The Carboniferous Limestone (Dinantian) of the Derbyshire Dales — Dove Dale, Lathkill Dale, Bradford Dale and the Amber valley — is the primary hardness-contributing formation for the Belper supply zone east of the Derwent. Groundwater from this productive limestone aquifer at 150–200 m depth carries calcium bicarbonate at 200–250 mg/L in isolated limestone valleys.

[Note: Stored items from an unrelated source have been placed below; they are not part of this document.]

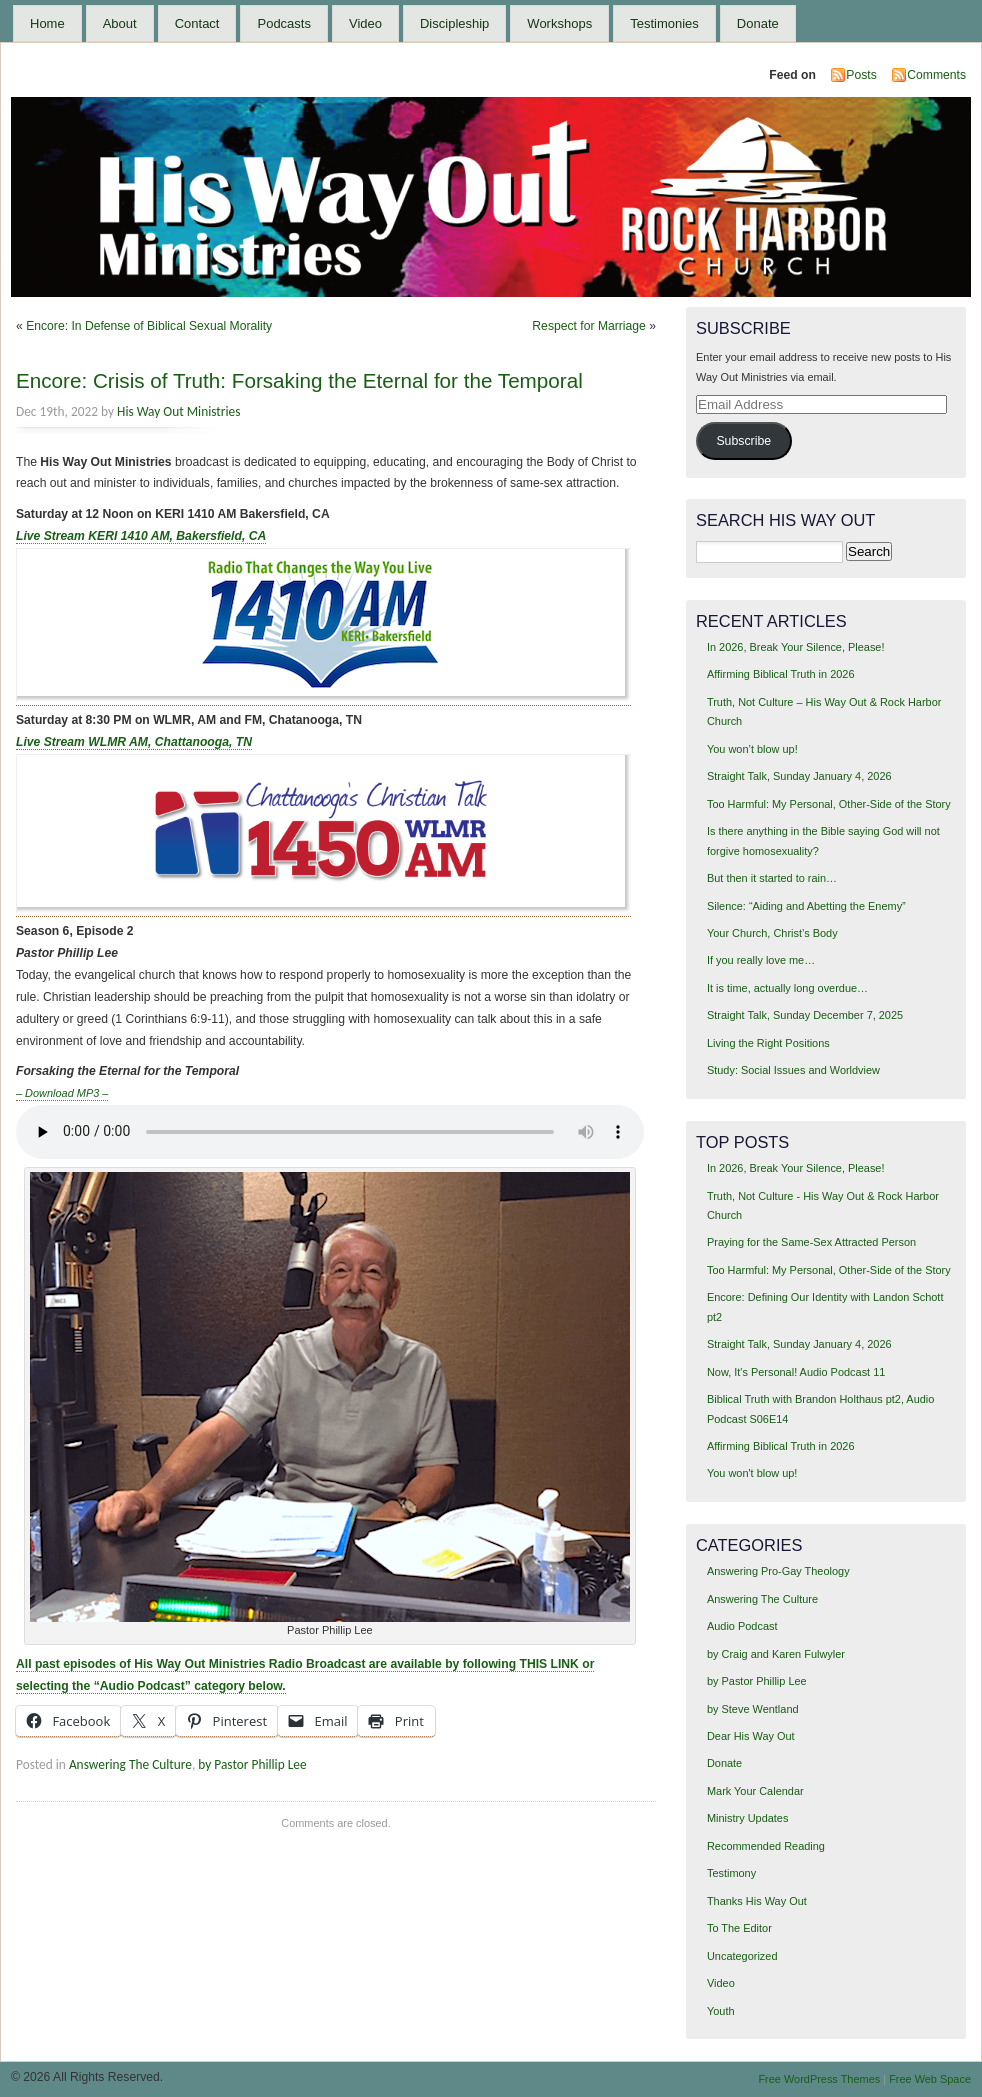  I want to click on Your Church, Christ’s Body, so click(772, 933).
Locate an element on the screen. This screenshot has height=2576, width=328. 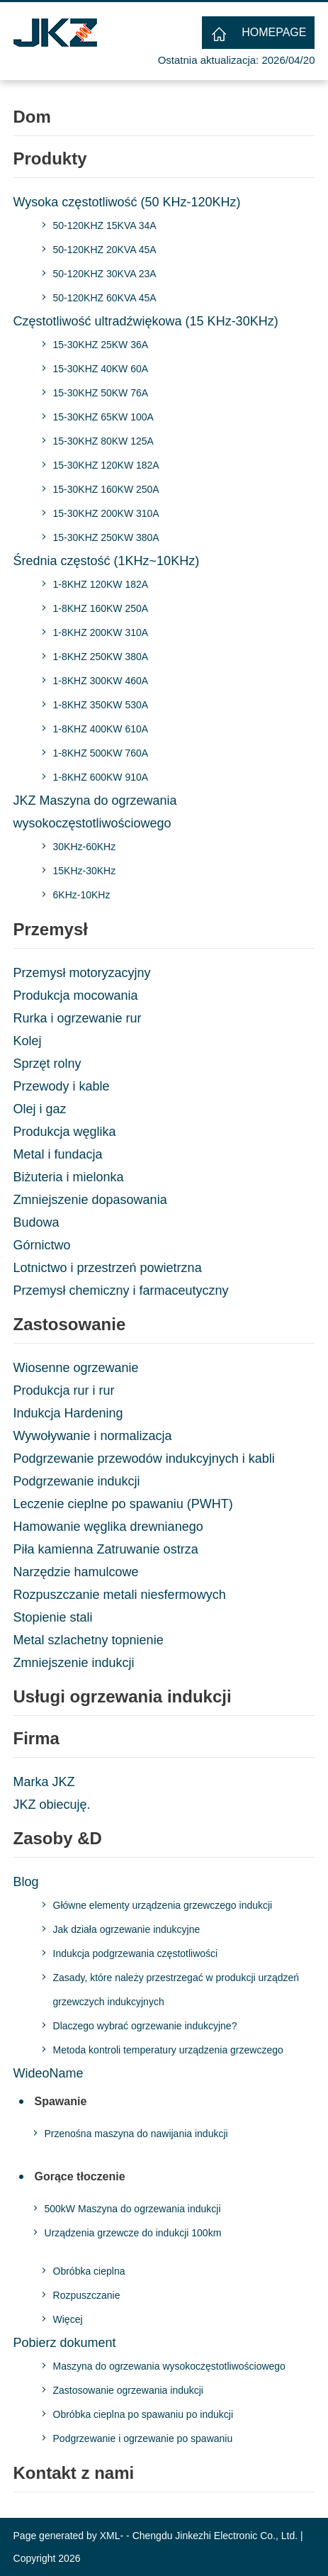 Główne elementy urządzenia grzewczego indukcji is located at coordinates (163, 1905).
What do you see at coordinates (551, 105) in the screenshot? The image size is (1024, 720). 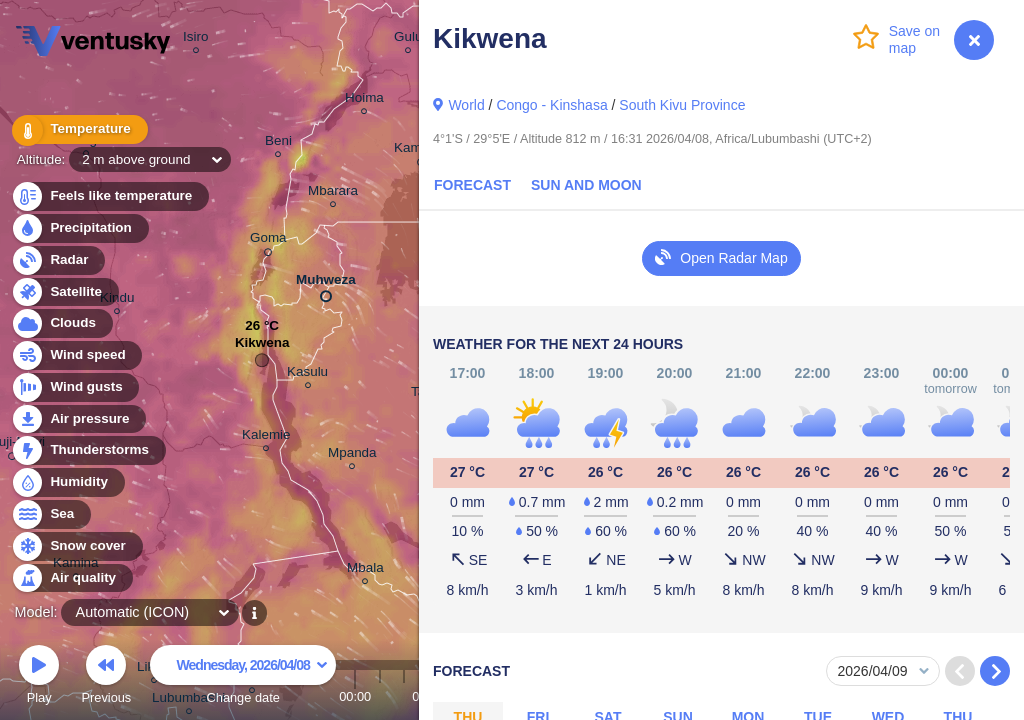 I see `Congo - Kinshasa` at bounding box center [551, 105]. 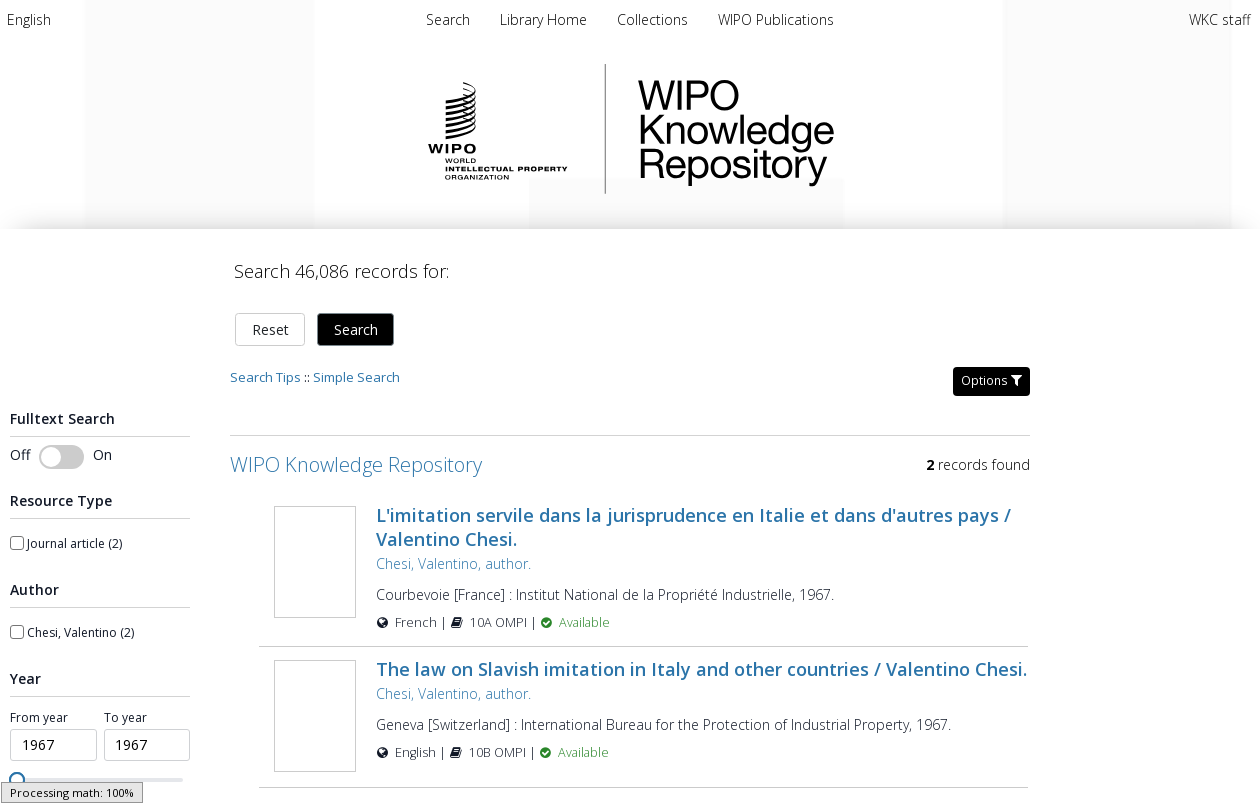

Blended with the softer Derwent reservoir supply, the final distribution hardness at Belper of 179.5 mg/L sits at the moderately hard level — a characteristic feature of the Derwent valley industrial towns at the limestone-gritstone transition.
At 179.5 mg/L Belper's water is moderately hard and limescale management is a regular household task. Kettles benefit from monthly descaling with a citric acid tablet. Shower screens develop moderate calcium spotting requiring regular white vinegar cleaning. Washing-up liquid lathers adequately. Combi-boilers and white goods benefit from inline scale inhibitor protection. Belper's UNESCO World Heritage Site designation — the Derwent Valley Mills — reflects its pioneering industrial role; the Derwent's moderately hard water, harder than upland Sheffield but softer than the chalk towns of the south-east, has defined domestic life in the Derbyshire mill towns for centuries.
Geology & Source: Supplied by Severn Trent Water from the Derwent Valley Reservoirs (Ladybower, Derwent, Howden) blended with Carboniferous limestone groundwater of the Amber and Ecclesbourne valleys — north Derbyshire Derwent valley moderately hard supply — produces moderately hard water at 179.5 mg/L (12.6°Clark).